EXCERPTED DATA →
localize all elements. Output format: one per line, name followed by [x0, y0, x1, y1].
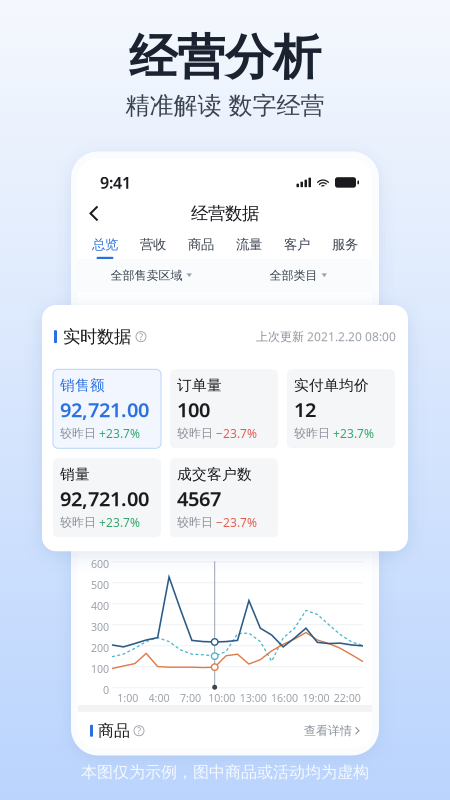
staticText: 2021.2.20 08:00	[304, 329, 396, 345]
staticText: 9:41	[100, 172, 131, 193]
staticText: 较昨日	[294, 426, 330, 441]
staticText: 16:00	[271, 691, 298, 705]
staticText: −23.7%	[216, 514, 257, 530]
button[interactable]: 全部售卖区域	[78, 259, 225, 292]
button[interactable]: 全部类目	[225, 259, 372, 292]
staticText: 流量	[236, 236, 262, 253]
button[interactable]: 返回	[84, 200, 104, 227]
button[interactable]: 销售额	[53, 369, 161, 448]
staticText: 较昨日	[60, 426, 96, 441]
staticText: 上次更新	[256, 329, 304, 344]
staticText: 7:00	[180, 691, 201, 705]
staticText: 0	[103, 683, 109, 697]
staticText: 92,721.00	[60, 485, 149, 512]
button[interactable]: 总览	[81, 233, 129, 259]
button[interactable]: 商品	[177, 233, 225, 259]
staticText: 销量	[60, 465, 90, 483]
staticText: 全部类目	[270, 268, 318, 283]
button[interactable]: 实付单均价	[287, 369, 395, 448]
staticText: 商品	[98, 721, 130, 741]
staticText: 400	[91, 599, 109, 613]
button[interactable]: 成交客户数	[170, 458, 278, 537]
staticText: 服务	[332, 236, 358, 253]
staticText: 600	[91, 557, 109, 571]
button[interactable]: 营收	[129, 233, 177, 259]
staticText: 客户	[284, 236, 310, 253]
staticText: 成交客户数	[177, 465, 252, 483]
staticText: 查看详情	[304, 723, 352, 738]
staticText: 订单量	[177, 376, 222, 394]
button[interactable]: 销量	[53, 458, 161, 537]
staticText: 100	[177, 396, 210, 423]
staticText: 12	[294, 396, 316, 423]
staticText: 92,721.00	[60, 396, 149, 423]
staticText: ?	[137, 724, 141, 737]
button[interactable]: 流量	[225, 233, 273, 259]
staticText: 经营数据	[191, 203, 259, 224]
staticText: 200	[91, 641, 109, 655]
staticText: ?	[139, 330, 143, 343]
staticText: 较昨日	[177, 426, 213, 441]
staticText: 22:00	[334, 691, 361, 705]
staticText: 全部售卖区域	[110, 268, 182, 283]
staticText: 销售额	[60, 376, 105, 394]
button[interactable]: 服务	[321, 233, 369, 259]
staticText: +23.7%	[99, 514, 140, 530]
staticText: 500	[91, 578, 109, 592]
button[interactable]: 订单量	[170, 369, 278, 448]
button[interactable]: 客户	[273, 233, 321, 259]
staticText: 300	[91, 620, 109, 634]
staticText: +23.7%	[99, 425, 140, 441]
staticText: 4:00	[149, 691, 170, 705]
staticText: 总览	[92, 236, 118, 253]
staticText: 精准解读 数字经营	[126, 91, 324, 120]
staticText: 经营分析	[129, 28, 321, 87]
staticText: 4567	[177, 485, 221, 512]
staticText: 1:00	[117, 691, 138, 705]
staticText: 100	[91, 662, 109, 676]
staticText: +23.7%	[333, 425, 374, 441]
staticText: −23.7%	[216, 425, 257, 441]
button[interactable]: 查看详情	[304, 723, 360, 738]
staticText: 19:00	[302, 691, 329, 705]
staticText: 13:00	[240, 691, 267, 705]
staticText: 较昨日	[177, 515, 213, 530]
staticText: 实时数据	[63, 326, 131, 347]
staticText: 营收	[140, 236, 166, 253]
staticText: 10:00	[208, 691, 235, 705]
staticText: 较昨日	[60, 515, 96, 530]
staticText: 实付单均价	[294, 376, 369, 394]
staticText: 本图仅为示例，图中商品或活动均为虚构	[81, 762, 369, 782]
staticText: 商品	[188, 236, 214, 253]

WHAT YOU NEED TO DO → In the material above, find every line that has the string "全部售卖区域" and pull those lines out.

YOUR RESPONSE →
button[interactable]: 全部售卖区域	[78, 259, 225, 292]
staticText: 全部售卖区域	[110, 268, 182, 283]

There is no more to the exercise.